I was/am storing them in bulk. I just tried to copy the cublasZgemmBatched function with the array of pointers. I have discarded the idea.
The “13 workers” are 13 streams which each perform my basic steps. I incorporate them to mask any insufficient use of a kernel by the GPU.
Let me rephrase my program:
I need to simulate a device for many variations of parameters. I can easily need to calculate 10 000 - 100 000 of variations of the device. In my code I use 13 C++ threads (as many as SM I have) which all launch kernels in their own stream in order of the steps I mentioned to simulate the device.
These 13 workers all get their portion of the 10 000 - 100 000 variations to calculate.
The kernel that I am optimising now is step 4 which would launch 13*70 = 910 kernels.
Each kernel launches 625 blocks with 64 threads per block → 10 000 threads.

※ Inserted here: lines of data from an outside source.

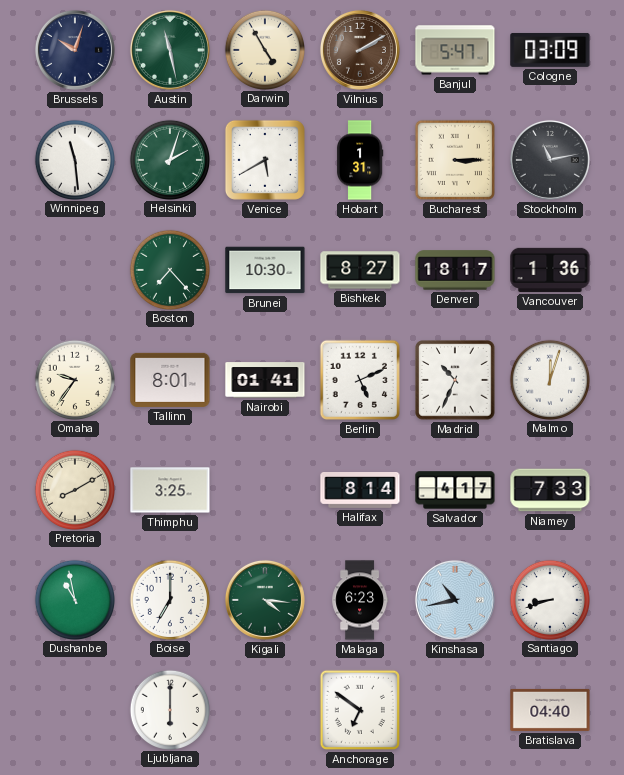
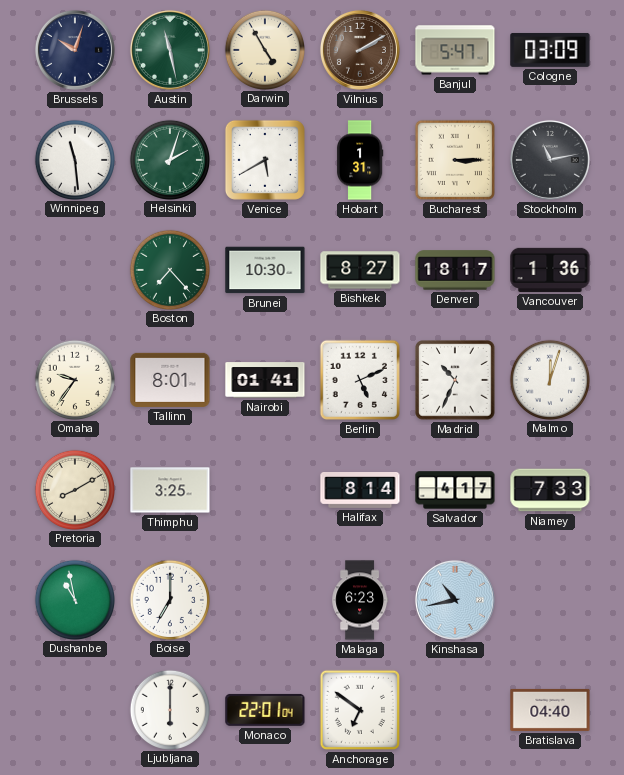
Kigali: 4:16 -> none
Santiago: 8:42 -> none
Monaco: none -> 22:01
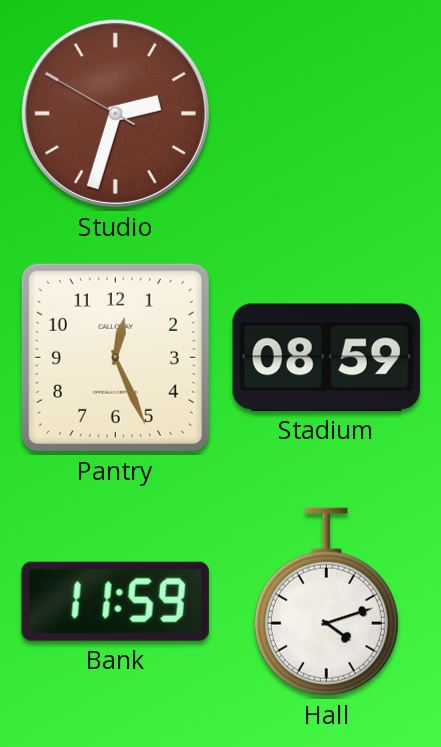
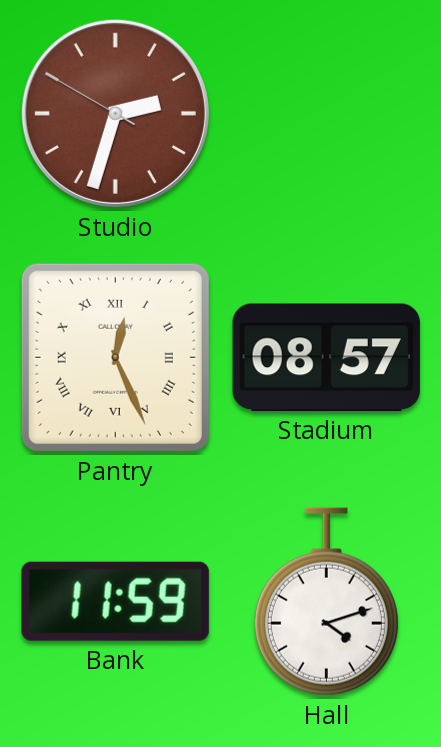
Pantry numerals: Arabic -> Roman
Stadium: 08:59 -> 08:57
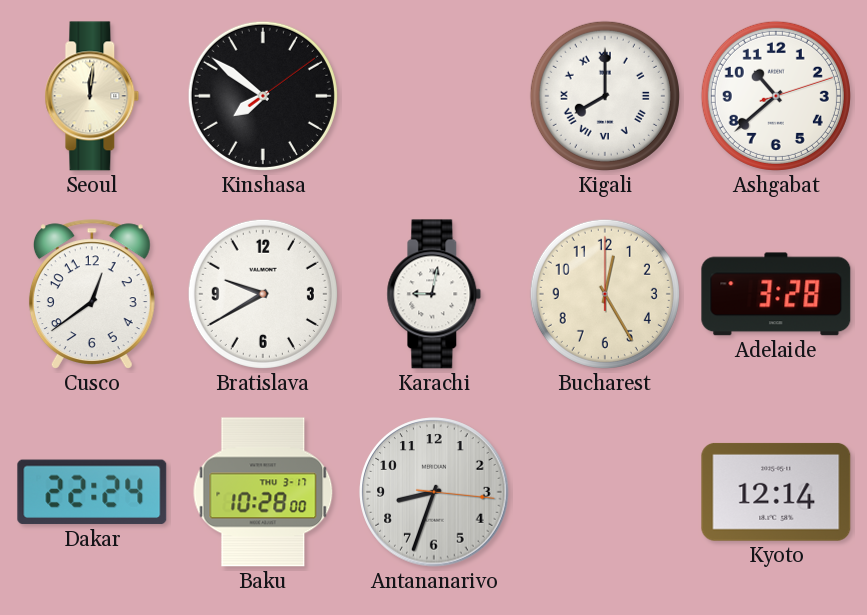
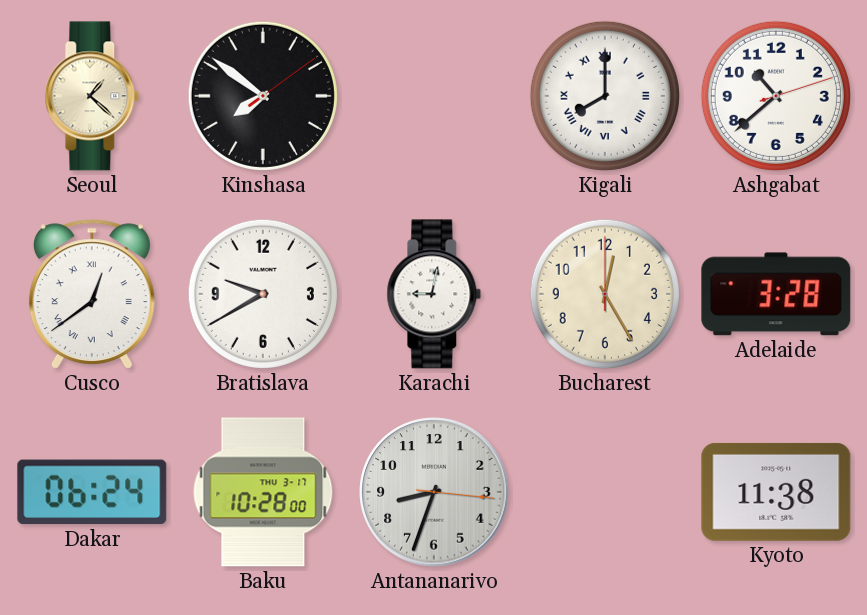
Seoul: 12:01 -> 1:22
Cusco numerals: Arabic -> Roman
Dakar: 22:24 -> 06:24
Kyoto: 12:14 -> 11:38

__global__ void bulkMatrixMul(const cuDoubleComplex *a, int lda, const cuDoubleComplex *b, int ldb, cuDoubleComplex *c, int ldc){
int pos = (THREADMULTIPLIER * blockIdx.x + threadIdx.z);
int ia = pos * lda * lda + threadIdx.x;
int ib = (pos * ldb + threadIdx.y) * ldb;
cuDoubleComplex cR;
cR.x = a[ia].x * b[ib].x;
cR.x -= a[ia].y * b[ib].y;
cR.x += a[ia + LD].x * b[ib + 1].x;
cR.x -= a[ia + LD].y * b[ib + 1].y;
cR.y = a[ia].x * b[ib].y;
cR.y += a[ia].y * b[ib].x;
cR.y += a[ia + LD].x * b[ib + 1].y;
cR.y += a[ia + LD].x * b[ib + 1].y;
c[(pos * ldc + threadIdx.y) * ldc + threadIdx.x] = cR;
};
void bulkBatchedMatrixMul(complex<double> *a, int lda, complex<double> *b, int ldb, complex<double> *c, int ldc, int batchSize, cudaStream_t *stream){
dim3 threads(2, 2, 16);
bulkMatrixMul << <batchSize / 16, threads, 0, *stream >> >((cuDoubleComplex*)a, lda, (cuDoubleComplex*)b, ldb, (cuDoubleComplex*)c , ldc);
if (cudaSuccess != cudaGetLastError())
printf("Error!\n");
}
I can calculate 9.1 million gemm’s in 37ms on a gtx 970 → about 15 double GFlops
I am using NSight but I am unable to link the data with actual code improvement.